彼らにしては、指摘をすることが失礼になると思ったからだ。
「どうしたんだい?」
「手が柔らかいですね……、手首や手を大事に扱うお仕事をされているんですか?」
涼はさりげなく話を聞く。
「ハハ、そう思うかね。ドーリッシュやアンネロッテは真っ先に肉球だと騒いでいたんだがな」
涼は思わぬ言葉に笑いを堪える。
というより、笑ったことで彼らを不快にさせないか不安だったからだが。
「笑いたいなら笑いたまえ。店員の笑顔も、我らへのサービスだ」
「カプレさん、素敵な心情ですね」
「キルシー、君もお世辞が上手い」
カプレはそう言って笑っていた。
「パパー、キノお腹空いた」
キノがカプレの手を握りながら唇を尖らせて言う。
「それは済まなかったな」
「今日はキノちゃんの好きな食べ物、いっぱい用意したからね」
ジーンは笑顔で言う。
「キルシーお姉ちゃん、今日のご飯はなあに?」
「今持ってくるから、少し待ってね。

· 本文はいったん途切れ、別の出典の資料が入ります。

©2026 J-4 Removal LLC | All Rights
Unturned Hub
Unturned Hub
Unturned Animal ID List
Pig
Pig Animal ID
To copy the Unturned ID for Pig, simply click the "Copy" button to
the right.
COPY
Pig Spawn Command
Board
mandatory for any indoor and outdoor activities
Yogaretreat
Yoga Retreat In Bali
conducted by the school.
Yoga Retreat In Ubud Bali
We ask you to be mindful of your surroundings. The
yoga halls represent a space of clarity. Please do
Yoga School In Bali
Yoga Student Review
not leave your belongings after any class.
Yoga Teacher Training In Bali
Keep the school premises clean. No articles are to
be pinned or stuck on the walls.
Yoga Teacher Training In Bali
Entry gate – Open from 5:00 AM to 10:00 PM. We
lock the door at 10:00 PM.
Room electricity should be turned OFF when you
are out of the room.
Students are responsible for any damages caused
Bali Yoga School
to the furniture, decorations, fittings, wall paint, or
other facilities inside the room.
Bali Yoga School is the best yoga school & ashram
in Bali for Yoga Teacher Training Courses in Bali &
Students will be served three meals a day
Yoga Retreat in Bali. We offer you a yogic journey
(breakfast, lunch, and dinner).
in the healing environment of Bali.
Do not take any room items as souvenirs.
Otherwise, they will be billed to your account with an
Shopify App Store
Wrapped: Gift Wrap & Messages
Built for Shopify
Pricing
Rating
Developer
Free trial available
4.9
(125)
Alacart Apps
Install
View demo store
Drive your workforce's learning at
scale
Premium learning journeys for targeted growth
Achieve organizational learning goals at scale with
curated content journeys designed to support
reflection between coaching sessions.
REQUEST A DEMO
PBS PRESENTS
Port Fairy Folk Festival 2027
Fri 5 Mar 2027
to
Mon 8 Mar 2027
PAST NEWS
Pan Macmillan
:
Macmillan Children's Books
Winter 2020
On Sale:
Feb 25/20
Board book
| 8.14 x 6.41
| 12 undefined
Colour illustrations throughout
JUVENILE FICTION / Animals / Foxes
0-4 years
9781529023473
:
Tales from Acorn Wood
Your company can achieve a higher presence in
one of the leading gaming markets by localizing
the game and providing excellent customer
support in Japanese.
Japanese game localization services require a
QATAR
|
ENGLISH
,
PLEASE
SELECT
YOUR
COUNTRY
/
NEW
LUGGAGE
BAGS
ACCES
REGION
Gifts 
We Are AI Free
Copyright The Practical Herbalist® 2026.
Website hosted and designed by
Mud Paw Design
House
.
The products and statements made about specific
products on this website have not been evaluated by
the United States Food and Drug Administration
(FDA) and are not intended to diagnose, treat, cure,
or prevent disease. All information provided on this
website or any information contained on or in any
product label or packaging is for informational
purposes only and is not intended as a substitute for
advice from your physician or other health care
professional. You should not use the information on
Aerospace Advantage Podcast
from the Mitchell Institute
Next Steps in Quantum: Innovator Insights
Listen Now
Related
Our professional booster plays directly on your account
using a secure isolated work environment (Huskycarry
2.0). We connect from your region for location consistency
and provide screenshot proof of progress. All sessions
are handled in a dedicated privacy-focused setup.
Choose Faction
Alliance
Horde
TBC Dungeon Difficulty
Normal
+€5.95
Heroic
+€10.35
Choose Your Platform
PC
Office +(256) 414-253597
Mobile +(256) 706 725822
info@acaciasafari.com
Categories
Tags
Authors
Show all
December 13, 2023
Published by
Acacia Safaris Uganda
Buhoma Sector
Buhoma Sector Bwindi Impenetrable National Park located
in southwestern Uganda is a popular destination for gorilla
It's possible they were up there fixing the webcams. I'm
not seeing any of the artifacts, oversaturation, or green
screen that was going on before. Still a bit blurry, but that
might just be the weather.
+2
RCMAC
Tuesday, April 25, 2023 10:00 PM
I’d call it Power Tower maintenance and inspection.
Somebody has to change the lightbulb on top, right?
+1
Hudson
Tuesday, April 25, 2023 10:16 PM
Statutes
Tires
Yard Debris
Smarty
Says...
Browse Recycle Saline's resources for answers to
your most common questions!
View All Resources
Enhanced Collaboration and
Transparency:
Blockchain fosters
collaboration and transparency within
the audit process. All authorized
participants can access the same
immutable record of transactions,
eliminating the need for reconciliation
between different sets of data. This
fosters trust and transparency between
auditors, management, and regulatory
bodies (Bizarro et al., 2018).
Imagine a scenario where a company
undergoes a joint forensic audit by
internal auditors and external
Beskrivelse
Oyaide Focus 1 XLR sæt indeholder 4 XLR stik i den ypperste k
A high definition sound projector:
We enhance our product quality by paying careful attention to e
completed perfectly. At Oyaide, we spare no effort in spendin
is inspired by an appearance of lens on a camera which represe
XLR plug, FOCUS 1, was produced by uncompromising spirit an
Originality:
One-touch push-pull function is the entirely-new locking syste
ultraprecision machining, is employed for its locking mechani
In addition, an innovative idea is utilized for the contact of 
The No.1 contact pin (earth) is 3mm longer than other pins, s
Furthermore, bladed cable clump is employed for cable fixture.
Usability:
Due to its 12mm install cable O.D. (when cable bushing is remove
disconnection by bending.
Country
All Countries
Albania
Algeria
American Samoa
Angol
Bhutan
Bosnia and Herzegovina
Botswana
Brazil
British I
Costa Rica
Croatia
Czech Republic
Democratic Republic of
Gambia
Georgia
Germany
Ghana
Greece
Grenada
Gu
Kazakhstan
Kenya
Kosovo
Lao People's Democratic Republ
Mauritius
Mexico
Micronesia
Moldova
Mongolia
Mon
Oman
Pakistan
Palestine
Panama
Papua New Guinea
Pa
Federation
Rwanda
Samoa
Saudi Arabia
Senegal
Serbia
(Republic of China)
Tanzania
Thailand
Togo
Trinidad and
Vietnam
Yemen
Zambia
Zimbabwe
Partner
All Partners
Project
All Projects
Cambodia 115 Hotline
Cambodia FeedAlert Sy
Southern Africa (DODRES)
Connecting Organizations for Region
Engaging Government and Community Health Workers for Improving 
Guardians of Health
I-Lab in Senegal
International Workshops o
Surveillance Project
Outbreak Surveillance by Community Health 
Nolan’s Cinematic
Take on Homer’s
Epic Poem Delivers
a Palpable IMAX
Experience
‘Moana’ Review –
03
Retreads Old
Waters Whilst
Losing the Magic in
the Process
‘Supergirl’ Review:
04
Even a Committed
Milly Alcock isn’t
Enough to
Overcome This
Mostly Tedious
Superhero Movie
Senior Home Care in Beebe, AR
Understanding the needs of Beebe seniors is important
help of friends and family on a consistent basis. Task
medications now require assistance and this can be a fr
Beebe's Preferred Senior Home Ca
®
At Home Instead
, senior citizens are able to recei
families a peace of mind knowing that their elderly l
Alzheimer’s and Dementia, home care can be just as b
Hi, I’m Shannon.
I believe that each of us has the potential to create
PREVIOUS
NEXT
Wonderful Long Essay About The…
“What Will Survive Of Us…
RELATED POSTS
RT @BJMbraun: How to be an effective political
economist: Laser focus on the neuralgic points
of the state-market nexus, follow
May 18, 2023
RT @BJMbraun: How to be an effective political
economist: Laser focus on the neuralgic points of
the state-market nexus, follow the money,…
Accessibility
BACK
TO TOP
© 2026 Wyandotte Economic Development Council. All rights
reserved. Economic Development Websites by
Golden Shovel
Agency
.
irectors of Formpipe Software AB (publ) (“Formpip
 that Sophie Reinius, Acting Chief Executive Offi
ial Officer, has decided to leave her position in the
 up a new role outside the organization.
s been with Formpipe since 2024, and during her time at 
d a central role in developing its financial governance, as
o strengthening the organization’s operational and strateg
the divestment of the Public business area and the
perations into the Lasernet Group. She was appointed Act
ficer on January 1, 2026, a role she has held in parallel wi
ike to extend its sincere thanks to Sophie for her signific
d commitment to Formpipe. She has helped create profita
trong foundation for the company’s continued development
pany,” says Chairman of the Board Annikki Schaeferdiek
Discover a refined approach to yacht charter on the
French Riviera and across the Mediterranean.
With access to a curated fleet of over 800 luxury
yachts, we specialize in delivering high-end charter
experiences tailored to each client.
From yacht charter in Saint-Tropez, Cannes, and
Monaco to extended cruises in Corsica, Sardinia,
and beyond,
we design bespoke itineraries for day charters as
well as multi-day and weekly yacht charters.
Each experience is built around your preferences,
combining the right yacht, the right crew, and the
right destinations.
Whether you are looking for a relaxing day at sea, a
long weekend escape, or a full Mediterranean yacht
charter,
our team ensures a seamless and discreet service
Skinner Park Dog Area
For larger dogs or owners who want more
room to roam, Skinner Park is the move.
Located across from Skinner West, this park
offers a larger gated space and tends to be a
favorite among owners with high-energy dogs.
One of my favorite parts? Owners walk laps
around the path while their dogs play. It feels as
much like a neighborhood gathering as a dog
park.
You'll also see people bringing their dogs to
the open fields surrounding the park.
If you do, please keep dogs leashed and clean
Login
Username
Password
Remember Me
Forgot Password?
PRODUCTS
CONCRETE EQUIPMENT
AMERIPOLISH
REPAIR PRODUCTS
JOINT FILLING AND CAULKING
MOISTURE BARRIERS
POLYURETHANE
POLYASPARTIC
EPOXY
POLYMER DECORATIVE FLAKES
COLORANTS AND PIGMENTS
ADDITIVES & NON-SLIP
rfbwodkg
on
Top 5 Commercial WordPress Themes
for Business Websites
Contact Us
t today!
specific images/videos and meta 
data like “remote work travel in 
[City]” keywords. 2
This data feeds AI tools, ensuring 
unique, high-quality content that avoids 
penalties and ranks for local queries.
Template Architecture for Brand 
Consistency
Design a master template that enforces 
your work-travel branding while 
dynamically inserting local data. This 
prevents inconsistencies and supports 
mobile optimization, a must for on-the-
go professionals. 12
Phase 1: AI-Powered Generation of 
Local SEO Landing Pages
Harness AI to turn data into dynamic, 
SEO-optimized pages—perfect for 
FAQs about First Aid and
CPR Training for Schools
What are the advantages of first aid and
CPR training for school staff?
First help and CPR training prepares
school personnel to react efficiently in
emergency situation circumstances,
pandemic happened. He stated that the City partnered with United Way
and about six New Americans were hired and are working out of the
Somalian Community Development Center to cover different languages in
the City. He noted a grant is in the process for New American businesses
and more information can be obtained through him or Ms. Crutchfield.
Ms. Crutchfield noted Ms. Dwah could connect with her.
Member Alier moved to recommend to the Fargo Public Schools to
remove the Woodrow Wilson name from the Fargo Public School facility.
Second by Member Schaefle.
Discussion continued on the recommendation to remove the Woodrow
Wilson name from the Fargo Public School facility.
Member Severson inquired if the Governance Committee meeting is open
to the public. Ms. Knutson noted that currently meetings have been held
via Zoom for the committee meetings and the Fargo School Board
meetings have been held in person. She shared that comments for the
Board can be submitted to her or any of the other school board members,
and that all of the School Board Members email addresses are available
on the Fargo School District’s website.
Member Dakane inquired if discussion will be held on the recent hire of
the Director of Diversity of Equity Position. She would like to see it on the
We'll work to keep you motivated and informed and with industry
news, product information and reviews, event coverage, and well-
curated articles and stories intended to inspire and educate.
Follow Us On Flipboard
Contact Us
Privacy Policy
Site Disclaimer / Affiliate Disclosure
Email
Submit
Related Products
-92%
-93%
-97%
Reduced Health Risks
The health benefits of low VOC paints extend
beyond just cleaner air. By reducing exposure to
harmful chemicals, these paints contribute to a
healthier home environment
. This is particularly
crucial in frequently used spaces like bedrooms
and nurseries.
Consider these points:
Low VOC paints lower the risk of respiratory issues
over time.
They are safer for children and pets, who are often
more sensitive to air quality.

あ、お飲み物はどうしましょう?」
「ああ、私とラッテにはいつものを。キノは何が欲しい?」
「キノ、ミルクがいい」
「いつものエールを二つとミルクですね、かしこまりました」
キルシェは急いでカウンターに戻り、飲み物を用意する。
先に飲み物をサーブ、つまりは客人に飲み物を提供してのどを潤してもらい、それから食事を用意していくという段取りのようだ。
「キルシー、上がった料理はここだから」
「ありがとう、店長。先に飲み物をサーブしてくるわ」
「うん、よろしく」
キルシェは三人に先に飲み物を提供した。
「わあ、ミルク!」
「ここのミルクは質が良いと評判なんだ」
「ええ、ハーキストのミルクです」
「それはまた……、とてもいいミルクをこの子に飲ませてあげられてよかったよ」
カプレは嬉しそうに言う。
キルシェはすぐに料理を取りに行く。
「お待たせしました」
カプレとラッテのプレートはオムライスのような料理が、キノのプレートにはハンバーグにナポリタンなどが盛り付けられたお子様セットが提供された。
「おお、さすがジーンだな」
「ええ、今日もとても美味しそう……、さあ、いただきましょう」
「うん。いただきます」
三人は嬉しそうに料理を食べる。
「あら、キノったら」
ラッテは笑って言う。
「なあに、ママ?」
「お口にソースをいっぱいつけちゃって。ナフキンでお拭きなさい」
キノは照れ笑いをしながら口を拭く。
三人の楽しそうな食事の様子を見たキルシェと、そっと様子を盗み見た涼はほっこりと幸せな気持ちになった。